I just had the issue occur again, so I've attached the log here.

nvidia-bug-report.log.gz

@mtijanic
Copy link
Collaborator

Thanks! And the lack of template issue is entirely on github. I knew this happened if you go through the new issue -> create account -> finish new issue flow, but this one is new to me.
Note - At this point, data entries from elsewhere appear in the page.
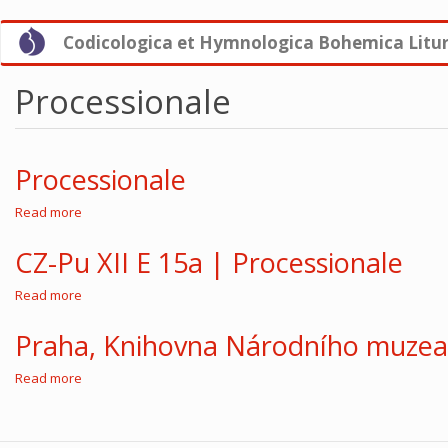
Skip
Codicologica et Hymnologica Bohemica Litu
to
main
content
Processionale
Processionale
Read more
about
Processionale
CZ-Pu XII E 15a | Processionale
Read more
about
CZ-
Pu
Praha, Knihovna Národního muzea,
XII
E
Read more
about
15a
Praha,
|
Knihovna
Processionale
Národního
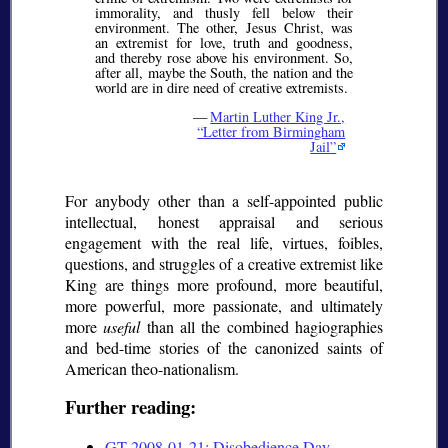
immorality, and thusly fell below their
environment. The other, Jesus Christ, was
an extremist for love, truth and goodness,
and thereby rose above his environment. So,
after all, maybe the South, the nation and the
world are in dire need of creative extremists.
—
Martin Luther King Jr.,
Letter from Birmingham
Jail
For anybody other than a self-appointed public
intellectual, honest appraisal and serious
engagement with the real life, virtues, foibles,
questions, and struggles of a creative extremist like
King are things more profound, more beautiful,
more powerful, more passionate, and ultimately
more
useful
than all the combined hagiographies
and bed-time stories of the canonized saints of
American theo-nationalism.
Further reading:
GT 2008-01-21: Disobedience Day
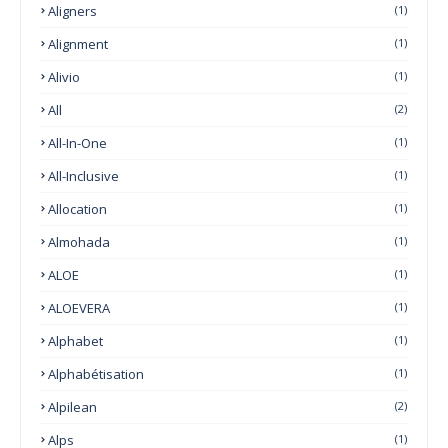
Aligners
(1)
Alignment
(1)
Alivio
(1)
All
(2)
All-In-One
(1)
All-Inclusive
(1)
Allocation
(1)
Almohada
(1)
ALOE
(1)
ALOEVERA
(1)
Alphabet
(1)
Alphabétisation
(1)
Alpilean
(2)
Alps
(1)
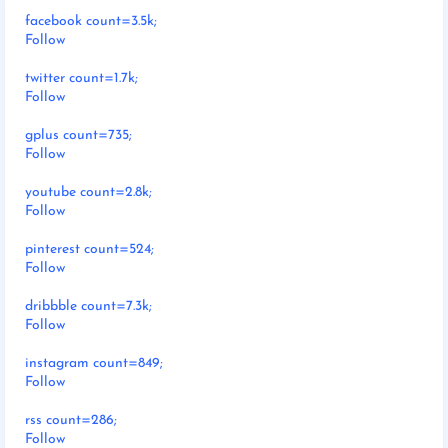
facebook count=3.5k;
Follow
twitter count=1.7k;
Follow
gplus count=735;
Follow
youtube count=2.8k;
Follow
pinterest count=524;
Follow
dribbble count=7.3k;
Follow
instagram count=849;
Follow
rss count=286;
Follow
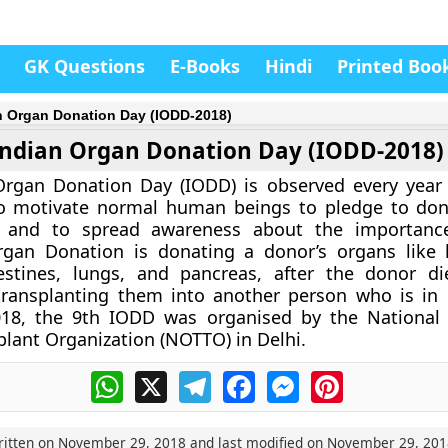
GK Questions
E-Books
Hindi
Printed Boo
n Organ Donation Day (IODD-2018)
Indian Organ Donation Day (IODD-2018)
Organ Donation Day (IODD) is observed every year
 motivate normal human beings to pledge to don
, and to spread awareness about the importanc
gan Donation is donating a donor’s organs like he
testines, lungs, and pancreas, after the donor di
transplanting them into another person who is in
018, the 9th IODD was organised by the National
plant Organization (NOTTO) in Delhi.
WhatsApp
X
Telegram
Facebook
Messenger
Pinterest
ritten on
November 29, 2018
and last modified on
November 29, 201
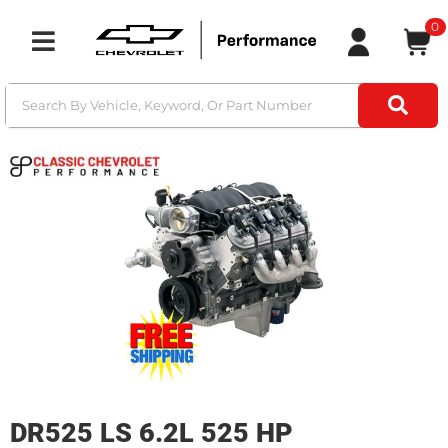
0
Toggle navigation
DR525 LS 6.2L 525 HP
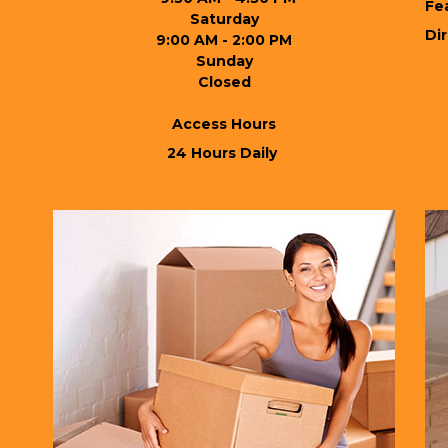
Fe
Saturday
Di
9:00 AM - 2:00 PM
Sunday
Closed

Access Hours
 24 Hours Daily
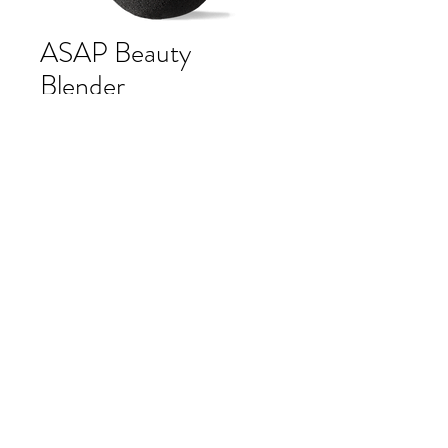
ASAP Beauty
Blender
Price
$12.00
Quantity
*
Add to Cart
A makeup applicator that ensures a
flawless finish.
asap pure beauty blender ensures a
smooth, flawless and natural
application of asap pure mineral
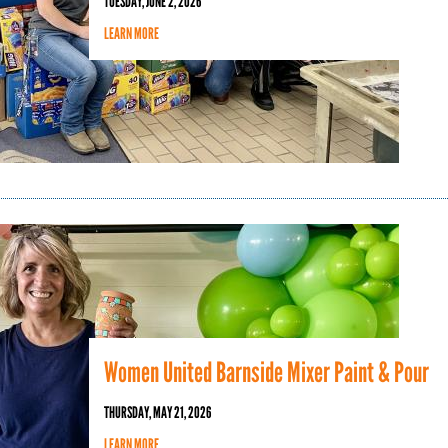
TUESDAY, JUNE 2, 2026
LEARN MORE
Women United Barnside Mixer Paint & Pour
THURSDAY, MAY 21, 2026
LEARN MORE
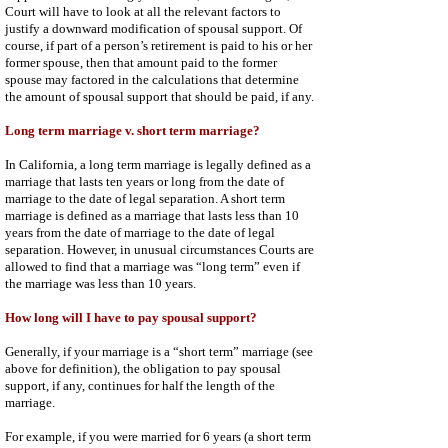
Court will have to look at all the relevant factors to
justify a downward modification of spousal support. Of
course, if part of a person’s retirement is paid to his or her
former spouse, then that amount paid to the former
spouse may factored in the calculations that determine
the amount of spousal support that should be paid, if any.
Long term marriage v. short term marriage?
In California, a long term marriage is legally defined as a
marriage that lasts ten years or long from the date of
marriage to the date of legal separation. A short term
marriage is defined as a marriage that lasts less than 10
years from the date of marriage to the date of legal
separation. However, in unusual circumstances Courts are
allowed to find that a marriage was “long term” even if
the marriage was less than 10 years.
How long will I have to pay spousal support?
Generally, if your marriage is a “short term” marriage (see
above for definition), the obligation to pay spousal
support, if any, continues for half the length of the
marriage.
For example, if you were married for 6 years (a short term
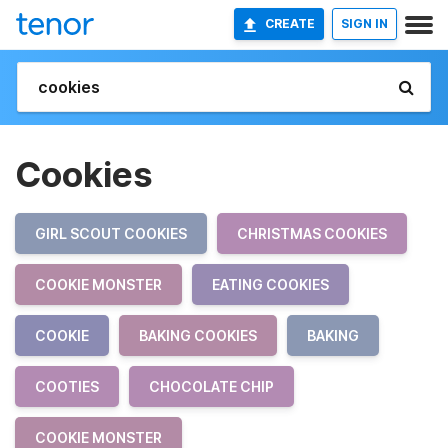
CREATE
SIGN IN
Cookies
GIRL SCOUT COOKIES
CHRISTMAS COOKIES
COOKIE MONSTER
EATING COOKIES
COOKIE
BAKING COOKIES
BAKING
COOTIES
CHOCOLATE CHIP
COOKIE MONSTER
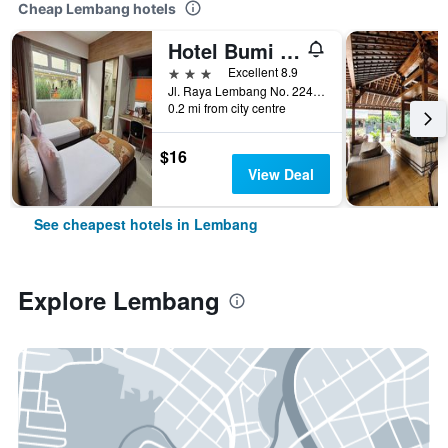
Cheap Lembang hotels
Hotel Bumi Makmur Indah Lembang
3 stars
Excellent 8.9
Jl. Raya Lembang No. 224, Lembang, Indonesia
0.2 mi from city centre
$16
View Deal
See cheapest hotels in Lembang
Explore Lembang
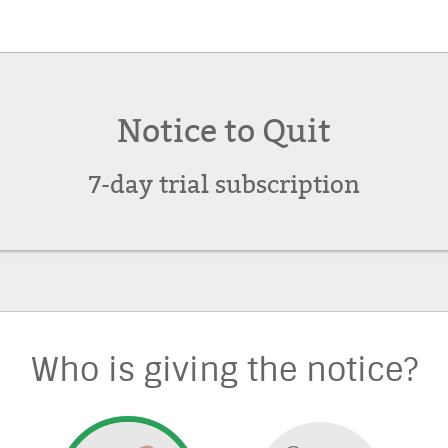
Notice to Quit
7-day trial subscription
Who is giving the notice?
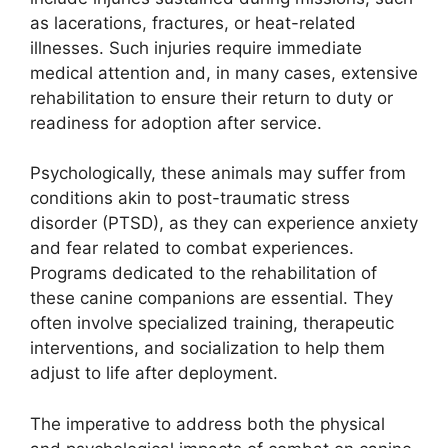
as lacerations, fractures, or heat-related
illnesses. Such injuries require immediate
medical attention and, in many cases, extensive
rehabilitation to ensure their return to duty or
readiness for adoption after service.
Psychologically, these animals may suffer from
conditions akin to post-traumatic stress
disorder (PTSD), as they can experience anxiety
and fear related to combat experiences.
Programs dedicated to the rehabilitation of
these canine companions are essential. They
often involve specialized training, therapeutic
interventions, and socialization to help them
adjust to life after deployment.
The imperative to address both the physical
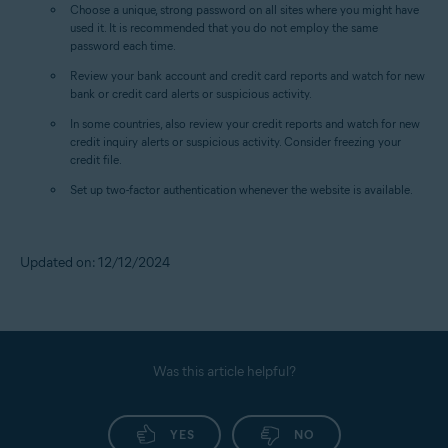
Choose a unique, strong password on all sites where you might have
used it. It is recommended that you do not employ the same
password each time.
Review your bank account and credit card reports and watch for new
bank or credit card alerts or suspicious activity.
In some countries, also review your credit reports and watch for new
credit inquiry alerts or suspicious activity. Consider freezing your
credit file.
Set up two-factor authentication whenever the website is available.
Updated on: 12/12/2024
Was this article helpful?
YES
NO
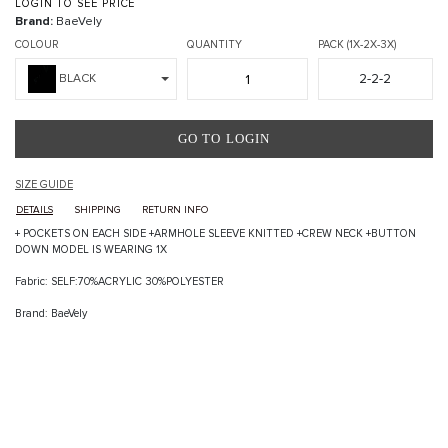
LOGIN TO SEE PRICE
Brand:
BaeVely
COLOUR
QUANTITY
PACK (1X-2X-3X)
2-2-2
BLACK
GO TO LOGIN
SIZE GUIDE
DETAILS
SHIPPING
RETURN INFO
+ POCKETS ON EACH SIDE +ARMHOLE SLEEVE KNITTED +CREW NECK +BUTTON
DOWN MODEL IS WEARING 1X
Fabric: SELF:70%ACRYLIC 30%POLYESTER
Brand: BaeVely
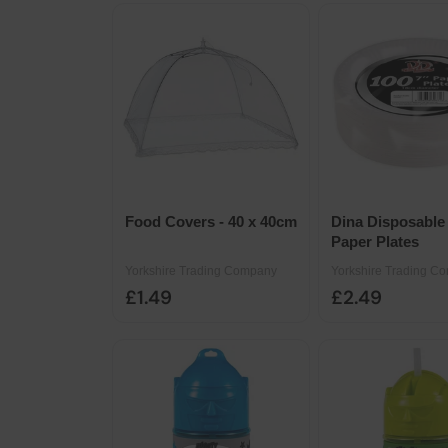
Food Covers - 40 x 40cm
Dina Disposable 
Paper Plates
Yorkshire Trading Company
Yorkshire Trading C
£1.49
£2.49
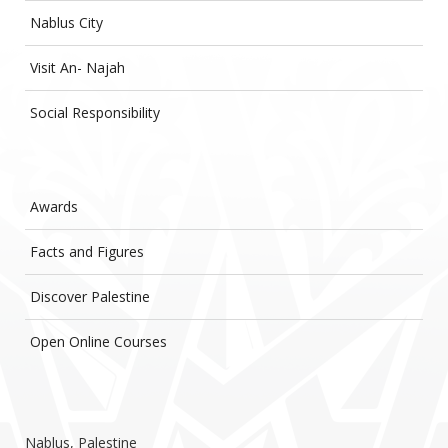
Nablus City
Visit An- Najah
Social Responsibility
Awards
Facts and Figures
Discover Palestine
Open Online Courses
Nablus, Palestine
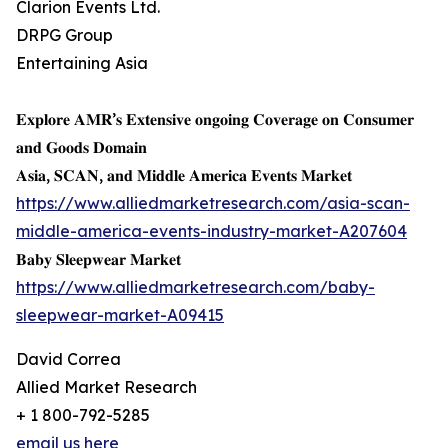
Clarion Events Ltd.
DRPG Group
Entertaining Asia
𝐄𝐱𝐩𝐥𝐨𝐫𝐞 𝐀𝐌𝐑’𝐬 𝐄𝐱𝐭𝐞𝐧𝐬𝐢𝐯𝐞 𝐨𝐧𝐠𝐨𝐢𝐧𝐠 𝐂𝐨𝐯𝐞𝐫𝐚𝐠𝐞 𝐨𝐧 𝐂𝐨𝐧𝐬𝐮𝐦𝐞𝐫
𝐚𝐧𝐝 𝐆𝐨𝐨𝐝𝐬 𝐃𝐨𝐦𝐚𝐢𝐧
𝐀𝐬𝐢𝐚, 𝐒𝐂𝐀𝐍, 𝐚𝐧𝐝 𝐌𝐢𝐝𝐝𝐥𝐞 𝐀𝐦𝐞𝐫𝐢𝐜𝐚 𝐄𝐯𝐞𝐧𝐭𝐬 𝐌𝐚𝐫𝐤𝐞𝐭
https://www.alliedmarketresearch.com/asia-scan-
middle-america-events-industry-market-A207604
𝐁𝐚𝐛𝐲 𝐒𝐥𝐞𝐞𝐩𝐰𝐞𝐚𝐫 𝐌𝐚𝐫𝐤𝐞𝐭
https://www.alliedmarketresearch.com/baby-
sleepwear-market-A09415
David Correa
Allied Market Research
+ 1 800-792-5285
email us here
I'll get back to you tomorrow on the log analysis, the one above from ptr1337 unfortunately didn't yield too much useful info.

@foophoof
Copy link

For a workaround, I've found that if I switch to one of the console TTYs (Ctrl-Alt-1/2/3/4/5/6 usually depending on distro) and then back again things unfreeze.

@MeguminSama
Copy link
Author

Switching TTY sometimes works for me, but other times it just freezes my whole system 😔

@MeguminSama
Copy link
Author

@mtijanic just wondering if you managed to spot anything? No worries if you haven't gotten around to it yet though :)

@mtijanic
Copy link
Collaborator

Hi! I only had a chance for a quick pass and didn't really see anything actionable. Over the next few days I'll try to do more detailed pass over the logs. Interestingly, I did come across these exact prints:

Nov 19 21:29:31 bazzite kwin_wayland[2537]: kwin_wayland_drm: Pageflip timed out! This is a kernel bug
Nov 19 21:29:36 bazzite kwin_wayland[2537]: kwin_wayland_drm: Pageflip timed out! This is a kernel bug
Nov 19 21:29:41 bazzite kwin_wayland[2537]: kwin_wayland_drm: Pageflip timed out! This is a kernel bug
Nov 19 21:29:46 bazzite kwin_wayland[2537]: kwin_wayland_drm: Pageflip timed out! This is a kernel bug

while debugging #650, so the two might be related.

You did say:

Seemingly at random,

what is the rough repro rate here? I might need to ask you to turn some debug knobs to get more data, and this would help figure out how. I don't want to put significant perf-reducing or extra-power-consumption changes on you if it means running them for days on end.

@MeguminSama
Copy link
Author

MeguminSama commented Nov 27, 2024

Thanks - I haven't found any way to reproduce it so far unfortunately. Sometimes it'll happen daily, sometimes not at all for a week, no seeming pattern between them.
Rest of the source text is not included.